I think it's unfortunate that vinyl has become something of a rarity. Vinyl remains a great way to enjoy music. Put down that iPad for a second and take a look at five reasons why vinyl is better than any other music format.
There's a greater chance you'll explore new forms of music.
Go into iTunes or open your Tidal account and you go straight to the tune you want. Ariana Grande, the new one from Mariah or that tune you heard from this old group called the Rolling Stones, you put what you want in your cart and download.
At the record store, you might end up buying something you wouldn't have otherwise. A big part of the vinyl experience is finding something outside your comfort zone. The Belieber could discover 70s soul! The Britney Spears fan could learn why Cher is forever!
Buying Vinyl is an Unparalleled Experience
No one spends hours in a digital music store. In today's world, we're more interested in the Adele video that's getting millions of hits on YouTube. At the record store, time can fly while you explore amazing album art or unique artists like Captain Sky. You might drop some cash just to hear the sounds.
A Vinyl Collection can be an Investment
Think 30 years from now. How many people will you come across looking for Drake or Maroon 5? Not many. Digital is indeed forever. But that also means it will always be available. While you won't even be able to legally sell your MP3, the collector can sell that vinyl record.
Anyone with a vinyl collection has brokered a collection that can't be found anywhere else. For a solid comparison, your digital copy of the Beatles "Yesterday and Today" will never make you money. In 1996, a vinyl copy sold for $38,800.

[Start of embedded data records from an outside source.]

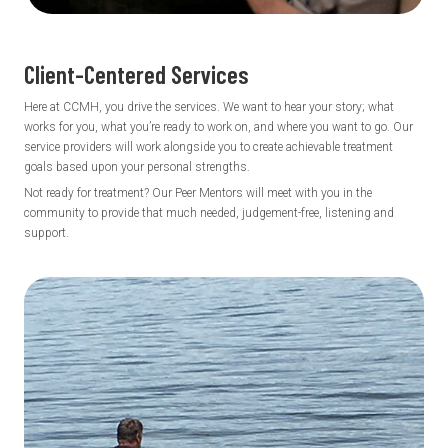
Client-Centered
Services
Here at CCMH, you drive the services. We want to hear your story; what
works for you, what you’re ready to work on, and where you want to go. Our
service providers will work alongside you to create achievable treatment
goals based upon your personal strengths.
Not ready for treatment? Our Peer Mentors will meet with you in the
community to provide that much needed, judgement-free, listening and
support.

Vinyl Doesn't Have to Be Loud
Vinyl – as well as earlier formats like tape and 8-track — doesn't have to be loud. CD and digital music are artificially engineered formats that can't be louder. It's why so many people in public with headphones have their music so loud you can hear it across the street. Digital is a flat format transferred to a file that loses texture and depth. If you need proof, play a digital version of a song and then the vinyl version. Note which sounds better without having to turn the volume up.
Vinyl Sounds Better
And the debate goes on. Your digital music does indeed have that clean sound, but it will never have that rich, mahogany-warm spirit you get from vinyl. Audio compressed digital is designed to lose something. You can go 56 and have room for more music, go the standard 128 or go as high as 356 for a better sound, but sacrificing storage space.
As vinyl was engineered to be listened to under specific circumstances with no compromise, it will always sound as good as the originators intended it to.